_Input data_
BEGIN
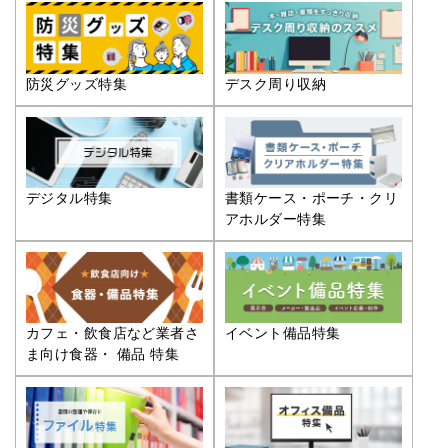
防災グッズ特集
デスク周り収納
デジタル特集
書類ケース・ポーチ・クリ
アホルダー特集
カフェ・飲食店など業者さ
イベント備品特集
ま向け食器・ 備品 特集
END
_Work required_
Write the lines out again exactly, beginning at the line that contains "書類ケース・ポーチ・クリ" and stopping only at the final line of the listing above.

_Expected output_
書類ケース・ポーチ・クリ
アホルダー特集
カフェ・飲食店など業者さ
イベント備品特集
ま向け食器・ 備品 特集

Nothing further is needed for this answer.